-------- Exercise inputs --------
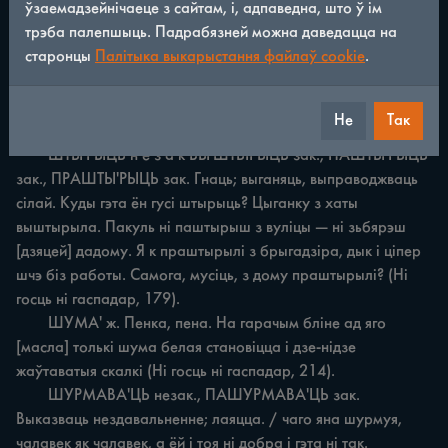
ўзаемадзейнічаеце з сайтам, і, адпаведна, што ў ім
/
361
◀
▶
трэба палепшыць. Падрабязней можна даведацца на
старонцы
Палітыка выкарыстання файлаў cookie
.
ШТОГО'ДУ прысл. Штогод, кожны год. Штогоду 
зношвалася ў Зубрыцкага на гэтай рабоце моцная 
Не
Так
дубовая лінейка (Нядоля Заблоцкіх, 242).

	ШТЫ'РЫЦЬ н е з а к ВЫ'ШТЬІРЫЦЬ зак., ПАШТЫ'РЫЦЬ 
зак., ПРАШТЫ'РЫЦЬ зак. Гнаць; выганяць, выправоджваць 
сілай. Куды гэта ён гусі штырыць? Цыганку з хаты 
выштырыла. Пакуль ні паштырыш з вуліцы — ні зьбярэш 
[дзяцей] дадому. Я к праштырылі з брыгадзіра, дык i ціпер 
шчэ біз работы. Самога, мусіць, з дому праштырылі? (Hi 
госць ні гаспадар, 179).

	ШУМА' ж. Пенка, пена. На гарачым бліне ад яго 
[масла] толькі шума белая становіцца i дзе-нідзе 
жаўтаватыя скалкі (Hi госць ні гаспадар, 214).

	ШУРМАВА'ЦЬ незак., ПАШУРМАВА'ЦЬ зак. 
Выказваць нездавальненне; лаяцца. / чаго яна шурмуя, 
чалавек як чалавек, a ёй i тоя ні добра i гэта ні так. 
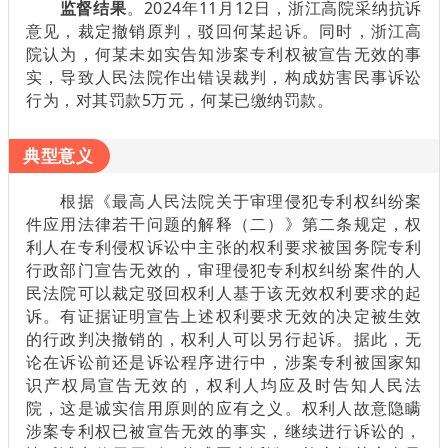
监督结果
。2024年11月12日，浙江高院采纳抗诉
意见，裁定撤销原判，驳回何某起诉。同时，浙江高
院认为，何某未如实告知涉案专利权被宣告无效的事
实，导致人民法院作出错误裁判，构成妨害民事诉讼
行为，对其罚款5万元，何某已缴纳罚款。
典型意义
根据《最高人民法院关于审理侵犯专利权纠纷案
件应用法律若干问题的解释（二）》第二条规定，权
利人在专利侵权诉讼中主张的权利要求被国务院专利
行政部门宣告无效的，审理侵犯专利权纠纷案件的人
民法院可以裁定驳回权利人基于该无效权利要求的起
诉。有证据证明宣告上述权利要求无效的决定被生效
的行政判决撤销的，权利人可以另行起诉。据此，无
论在诉讼前还是诉讼程序进行中，涉案专利被国家知
识产权局宣告无效的，权利人均应及时告知人民法
院，这是诚实信用原则的应有之义。权利人故意隐瞒
涉案专利权已被宣告无效的事实，继续进行诉讼的，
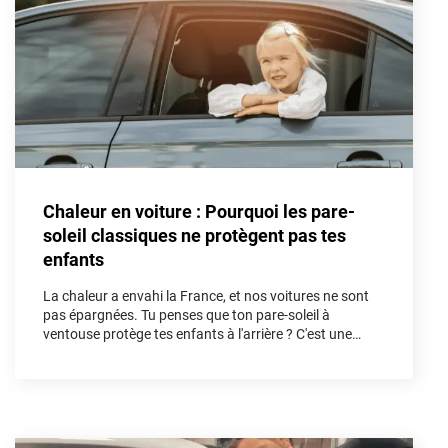
Porsche
Renault
Seat
Skoda
Tesla
Chaleur en voiture : Pourquoi les pare-
Toyota
soleil classiques ne protègent pas tes
enfants
Volkswagen
La chaleur a envahi la France, et nos voitures ne sont
pas épargnées. Tu penses que ton pare-soleil à
Acura
ventouse protège tes enfants à l'arrière ? C'est une
illusion. Dans cet article, nous allons démonter les
Aixam
fausses solutions et découvrir pourquoi le kit vitres
teintées sur mesure est l'unique arme absolue pour
Alfa Romeo
bloquer les UV et les infrarouges afin de sécuriser tes
trajets cet été.
Alpine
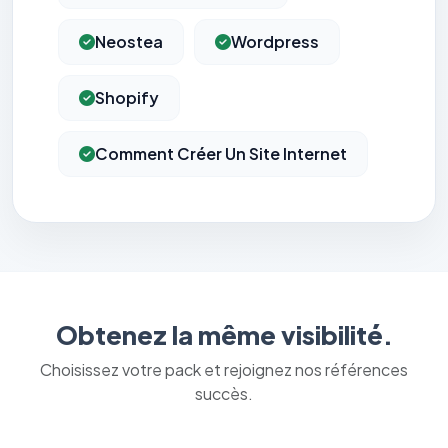
Neostea
Wordpress
Shopify
Comment Créer Un Site Internet
Obtenez la même visibilité.
Choisissez votre pack et rejoignez nos références
succès.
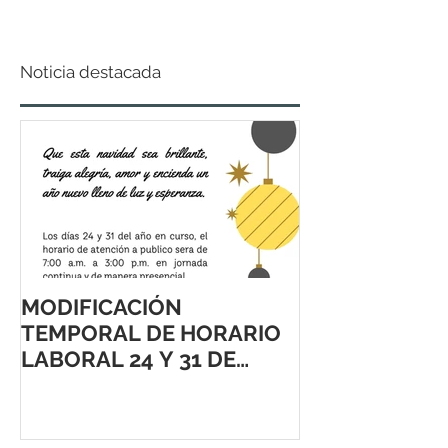
Noticia destacada
MODIFICACIÓN
TEMPORAL DE HORARIO
LABORAL 24 Y 31 DE
DICIEMBRE 2021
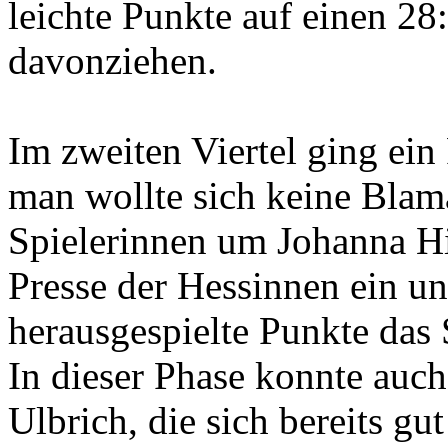
leichte Punkte auf einen 28
davonziehen.
Im zweiten Viertel ging ei
man wollte sich keine Blamag
Spielerinnen um Johanna Hi
Presse der Hessinnen ein u
herausgespielte Punkte das S
In dieser Phase konnte auc
Ulbrich, die sich bereits gu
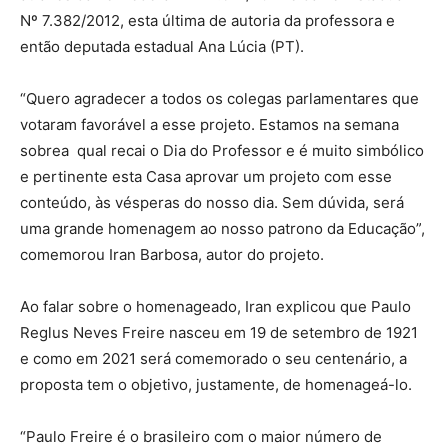
Nº 7.382/2012, esta última de autoria da professora e
então deputada estadual Ana Lúcia (PT).
“Quero agradecer a todos os colegas parlamentares que
votaram favorável a esse projeto. Estamos na semana
sobrea qual recai o Dia do Professor e é muito simbólico
e pertinente esta Casa aprovar um projeto com esse
conteúdo, às vésperas do nosso dia. Sem dúvida, será
uma grande homenagem ao nosso patrono da Educação”,
comemorou Iran Barbosa, autor do projeto.
Ao falar sobre o homenageado, Iran explicou que Paulo
Reglus Neves Freire nasceu em 19 de setembro de 1921
e como em 2021 será comemorado o seu centenário, a
proposta tem o objetivo, justamente, de homenageá-lo.
“Paulo Freire é o brasileiro com o maior número de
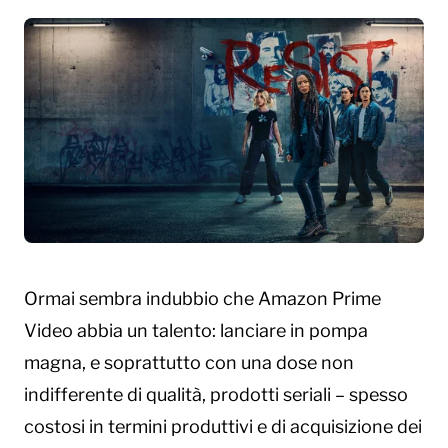
Ormai sembra indubbio che Amazon Prime
Video abbia un talento: lanciare in pompa
magna, e soprattutto con una dose non
indifferente di qualità, prodotti seriali – spesso
costosi in termini produttivi e di acquisizione dei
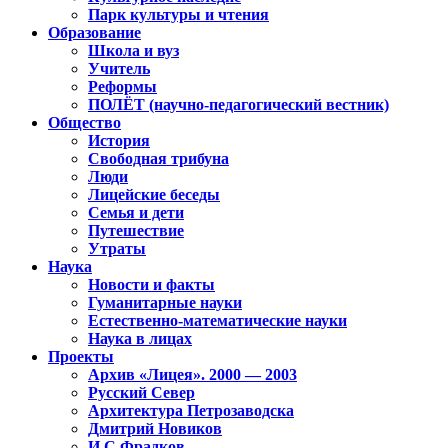
Парк культуры и чтения
Образование
Школа и вуз
Учитель
Реформы
ПОЛЁТ (научно-педагогический вестник)
Общество
История
Свободная трибуна
Люди
Лицейские беседы
Семья и дети
Путешествие
Утраты
Наука
Новости и факты
Гуманитарные науки
Естественно-математические науки
Наука в лицах
Проекты
Архив «Лицея». 2000 — 2003
Русский Север
Архитектура Петрозаводска
Дмитрий Новиков
И.С.Фрадков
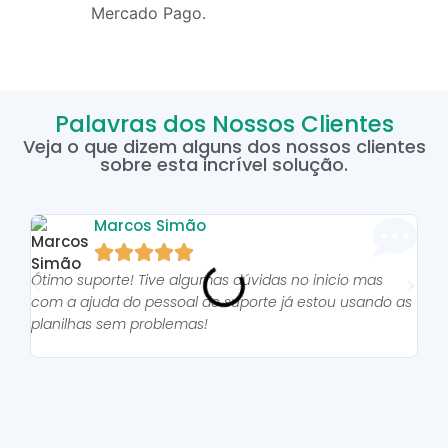
Mercado Pago.
Palavras dos Nossos Clientes
Veja o que dizem alguns dos nossos clientes
sobre esta incrível solução.
Marcos Simão





Ótimo suporte! Tive algumas dúvidas no inicio mas
As p
com a ajuda do pessoal do suporte já estou usando as
pro
planilhas sem problemas!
--------
◆ **The task**:
Repeat the listing word for word, but without its pictures.

◆ **Task result**:
ўзаемадзейнічаеце з сайтам, і, адпаведна, што ў ім
/
361
◀
▶
трэба палепшыць. Падрабязней можна даведацца на
старонцы
Палітыка выкарыстання файлаў cookie
.
ШТОГО'ДУ прысл. Штогод, кожны год. Штогоду 
зношвалася ў Зубрыцкага на гэтай рабоце моцная 
Не
Так
дубовая лінейка (Нядоля Заблоцкіх, 242).

	ШТЫ'РЫЦЬ н е з а к ВЫ'ШТЬІРЫЦЬ зак., ПАШТЫ'РЫЦЬ 
зак., ПРАШТЫ'РЫЦЬ зак. Гнаць; выганяць, выправоджваць 
сілай. Куды гэта ён гусі штырыць? Цыганку з хаты 
выштырыла. Пакуль ні паштырыш з вуліцы — ні зьбярэш 
[дзяцей] дадому. Я к праштырылі з брыгадзіра, дык i ціпер 
шчэ біз работы. Самога, мусіць, з дому праштырылі? (Hi 
госць ні гаспадар, 179).

	ШУМА' ж. Пенка, пена. На гарачым бліне ад яго 
[масла] толькі шума белая становіцца i дзе-нідзе 
жаўтаватыя скалкі (Hi госць ні гаспадар, 214).

	ШУРМАВА'ЦЬ незак., ПАШУРМАВА'ЦЬ зак. 
Выказваць нездавальненне; лаяцца. / чаго яна шурмуя, 
чалавек як чалавек, a ёй i тоя ні добра i гэта ні так. 
监督结果
。2024年11月12日，浙江高院采纳抗诉
意见，裁定撤销原判，驳回何某起诉。同时，浙江高
院认为，何某未如实告知涉案专利权被宣告无效的事
实，导致人民法院作出错误裁判，构成妨害民事诉讼
行为，对其罚款5万元，何某已缴纳罚款。
典型意义
根据《最高人民法院关于审理侵犯专利权纠纷案
件应用法律若干问题的解释（二）》第二条规定，权
利人在专利侵权诉讼中主张的权利要求被国务院专利
行政部门宣告无效的，审理侵犯专利权纠纷案件的人
民法院可以裁定驳回权利人基于该无效权利要求的起
诉。有证据证明宣告上述权利要求无效的决定被生效
的行政判决撤销的，权利人可以另行起诉。据此，无
论在诉讼前还是诉讼程序进行中，涉案专利被国家知
识产权局宣告无效的，权利人均应及时告知人民法
院，这是诚实信用原则的应有之义。权利人故意隐瞒
涉案专利权已被宣告无效的事实，继续进行诉讼的，
Porsche
Renault
Seat
Skoda
Tesla
Chaleur en voiture : Pourquoi les pare-
Toyota
soleil classiques ne protègent pas tes
enfants
Volkswagen
La chaleur a envahi la France, et nos voitures ne sont
pas épargnées. Tu penses que ton pare-soleil à
Acura
ventouse protège tes enfants à l'arrière ? C'est une
illusion. Dans cet article, nous allons démonter les
Aixam
fausses solutions et découvrir pourquoi le kit vitres
teintées sur mesure est l'unique arme absolue pour
Alfa Romeo
bloquer les UV et les infrarouges afin de sécuriser tes
trajets cet été.
Alpine
Neostea
Wordpress
Shopify
Comment Créer Un Site Internet
Obtenez la même visibilité.
Choisissez votre pack et rejoignez nos références
succès.
Noticia destacada
MODIFICACIÓN
TEMPORAL DE HORARIO
LABORAL 24 Y 31 DE
DICIEMBRE 2021
leichte Punkte auf einen 28
davonziehen.
Im zweiten Viertel ging ei
man wollte sich keine Blamag
Spielerinnen um Johanna Hi
Presse der Hessinnen ein u
herausgespielte Punkte das S
In dieser Phase konnte auc
Ulbrich, die sich bereits gu
Nº 7.382/2012, esta última de autoria da professora e
então deputada estadual Ana Lúcia (PT).
“Quero agradecer a todos os colegas parlamentares que
votaram favorável a esse projeto. Estamos na semana
sobrea qual recai o Dia do Professor e é muito simbólico
e pertinente esta Casa aprovar um projeto com esse
conteúdo, às vésperas do nosso dia. Sem dúvida, será
uma grande homenagem ao nosso patrono da Educação”,
comemorou Iran Barbosa, autor do projeto.
Ao falar sobre o homenageado, Iran explicou que Paulo
Reglus Neves Freire nasceu em 19 de setembro de 1921
e como em 2021 será comemorado o seu centenário, a
proposta tem o objetivo, justamente, de homenageá-lo.
“Paulo Freire é o brasileiro com o maior número de
Ormai sembra indubbio che Amazon Prime
Video abbia un talento: lanciare in pompa
magna, e soprattutto con una dose non
indifferente di qualità, prodotti seriali – spesso
costosi in termini produttivi e di acquisizione dei
Парк культуры и чтения
Образование
Школа и вуз
Учитель
Реформы
ПОЛЁТ (научно-педагогический вестник)
Общество
История
Свободная трибуна
Люди
Лицейские беседы
Семья и дети
Путешествие
Утраты
Наука
Новости и факты
Гуманитарные науки
Естественно-математические науки
Наука в лицах
Проекты
Архив «Лицея». 2000 — 2003
Русский Север
Архитектура Петрозаводска
Дмитрий Новиков
И.С.Фрадков
Mercado Pago.
Palavras dos Nossos Clientes
Veja o que dizem alguns dos nossos clientes
sobre esta incrível solução.
Marcos Simão





Ótimo suporte! Tive algumas dúvidas no inicio mas
As p
com a ajuda do pessoal do suporte já estou usando as
pro
planilhas sem problemas!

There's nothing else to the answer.